WHAT IS REQUIRED
Every entry below should be copied exactly, minus the pictures.

Page-level text extractions

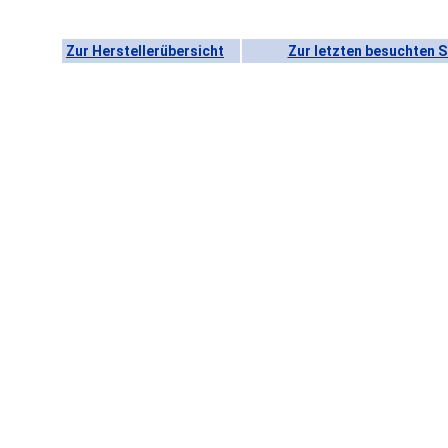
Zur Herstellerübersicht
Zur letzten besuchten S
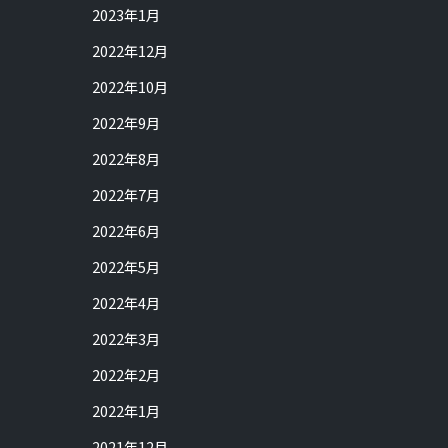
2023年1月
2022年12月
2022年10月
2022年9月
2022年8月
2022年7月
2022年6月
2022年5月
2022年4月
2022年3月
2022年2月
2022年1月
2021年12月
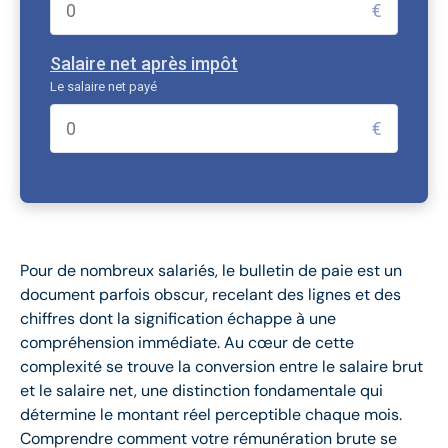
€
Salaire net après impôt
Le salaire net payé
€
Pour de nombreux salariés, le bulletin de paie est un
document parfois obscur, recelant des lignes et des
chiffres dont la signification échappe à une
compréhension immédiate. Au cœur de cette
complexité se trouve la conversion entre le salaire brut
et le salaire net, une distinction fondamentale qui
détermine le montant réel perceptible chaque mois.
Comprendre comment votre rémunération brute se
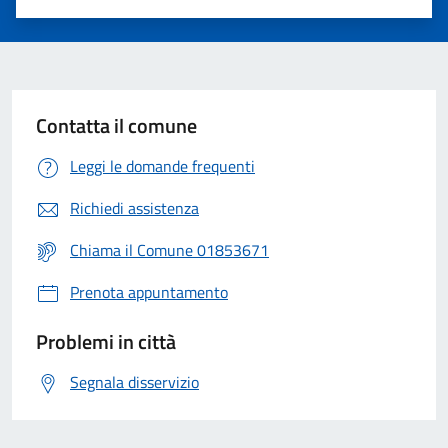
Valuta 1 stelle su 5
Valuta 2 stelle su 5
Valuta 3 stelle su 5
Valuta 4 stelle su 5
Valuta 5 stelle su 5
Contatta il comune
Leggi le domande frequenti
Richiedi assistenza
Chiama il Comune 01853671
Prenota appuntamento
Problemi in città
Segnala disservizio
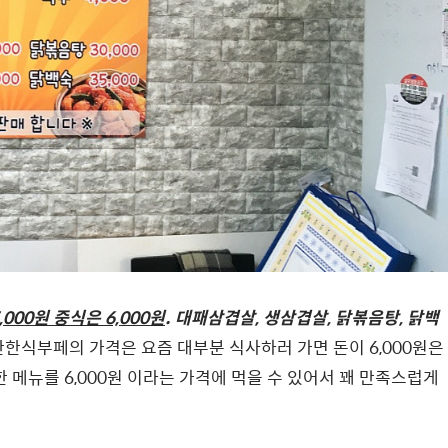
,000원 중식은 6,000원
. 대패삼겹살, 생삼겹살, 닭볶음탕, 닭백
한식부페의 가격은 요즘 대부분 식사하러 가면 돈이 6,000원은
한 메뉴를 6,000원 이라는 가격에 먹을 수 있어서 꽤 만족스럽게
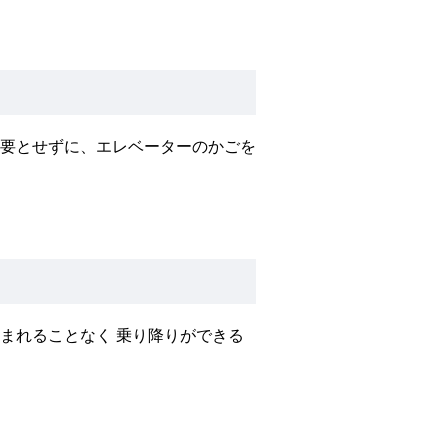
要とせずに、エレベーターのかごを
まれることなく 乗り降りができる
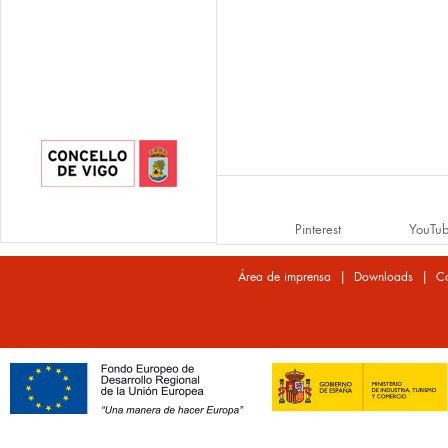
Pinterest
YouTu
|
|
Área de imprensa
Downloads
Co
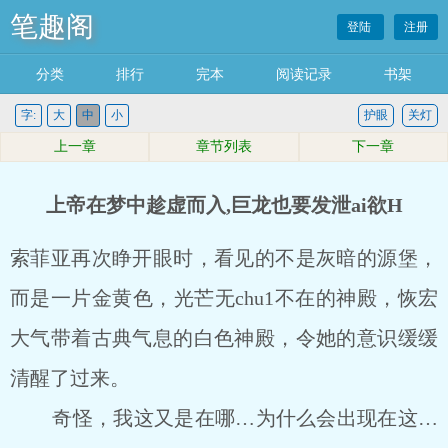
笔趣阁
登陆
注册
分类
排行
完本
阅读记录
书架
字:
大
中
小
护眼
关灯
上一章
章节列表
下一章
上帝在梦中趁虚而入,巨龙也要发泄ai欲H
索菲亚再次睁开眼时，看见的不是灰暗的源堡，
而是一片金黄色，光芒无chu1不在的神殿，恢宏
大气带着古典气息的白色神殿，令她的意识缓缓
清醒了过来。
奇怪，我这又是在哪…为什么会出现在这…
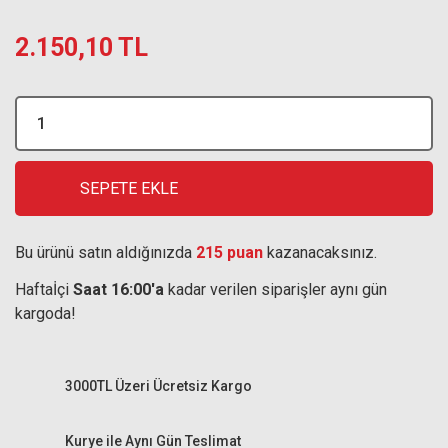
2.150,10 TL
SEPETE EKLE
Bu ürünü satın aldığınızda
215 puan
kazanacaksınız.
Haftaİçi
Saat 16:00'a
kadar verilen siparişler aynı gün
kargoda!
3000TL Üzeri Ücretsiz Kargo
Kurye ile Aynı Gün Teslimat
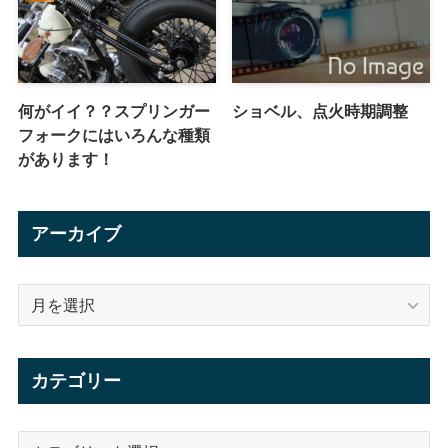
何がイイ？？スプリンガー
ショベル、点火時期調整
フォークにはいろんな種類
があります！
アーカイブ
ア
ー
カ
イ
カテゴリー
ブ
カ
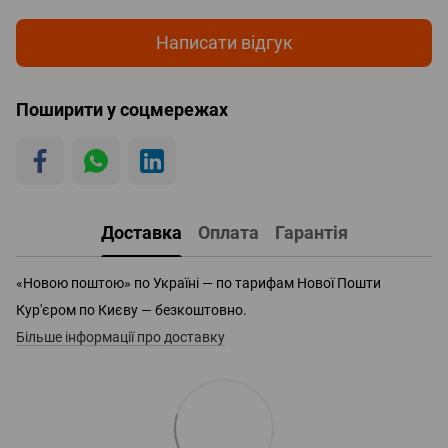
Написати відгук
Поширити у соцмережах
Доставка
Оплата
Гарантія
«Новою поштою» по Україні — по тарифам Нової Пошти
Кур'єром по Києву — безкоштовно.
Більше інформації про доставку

RESPONSE TO THE TASK
Zur Herstellerübersicht
Zur letzten besuchten S
2023年1月
2022年12月
2022年10月
2022年9月
2022年8月
2022年7月
2022年6月
2022年5月
2022年4月
2022年3月
2022年2月
2022年1月
2021年12月
€
Salaire net après impôt
Le salaire net payé
€
Pour de nombreux salariés, le bulletin de paie est un
document parfois obscur, recelant des lignes et des
chiffres dont la signification échappe à une
compréhension immédiate. Au cœur de cette
complexité se trouve la conversion entre le salaire brut
et le salaire net, une distinction fondamentale qui
détermine le montant réel perceptible chaque mois.
Comprendre comment votre rémunération brute se
Valuta 1 stelle su 5
Valuta 2 stelle su 5
Valuta 3 stelle su 5
Valuta 4 stelle su 5
Valuta 5 stelle su 5
Contatta il comune
Leggi le domande frequenti
Richiedi assistenza
Chiama il Comune 01853671
Prenota appuntamento
Problemi in città
Segnala disservizio
,000원 중식은 6,000원
. 대패삼겹살, 생삼겹살, 닭볶음탕, 닭백
한식부페의 가격은 요즘 대부분 식사하러 가면 돈이 6,000원은
한 메뉴를 6,000원 이라는 가격에 먹을 수 있어서 꽤 만족스럽게
要とせずに、エレベーターのかごを
まれることなく 乗り降りができる
Pinterest
YouTu
|
|
Área de imprensa
Downloads
Co
笔趣阁
登陆
注册
分类
排行
完本
阅读记录
书架
字:
大
中
小
护眼
关灯
上一章
章节列表
下一章
上帝在梦中趁虚而入,巨龙也要发泄ai欲H
索菲亚再次睁开眼时，看见的不是灰暗的源堡，
而是一片金黄色，光芒无chu1不在的神殿，恢宏
大气带着古典气息的白色神殿，令她的意识缓缓
清醒了过来。
奇怪，我这又是在哪…为什么会出现在这…
2.150,10 TL
SEPETE EKLE
Bu ürünü satın aldığınızda
215 puan
kazanacaksınız.
Haftaİçi
Saat 16:00'a
kadar verilen siparişler aynı gün
kargoda!
3000TL Üzeri Ücretsiz Kargo
Kurye ile Aynı Gün Teslimat
何がイイ？？スプリンガー
ショベル、点火時期調整
フォークにはいろんな種類
があります！
アーカイブ
ア
ー
カ
イ
カテゴリー
ブ
カ
Написати відгук
Поширити у соцмережах
Доставка
Оплата
Гарантія
«Новою поштою» по Україні — по тарифам Нової Пошти
Кур'єром по Києву — безкоштовно.
Більше інформації про доставку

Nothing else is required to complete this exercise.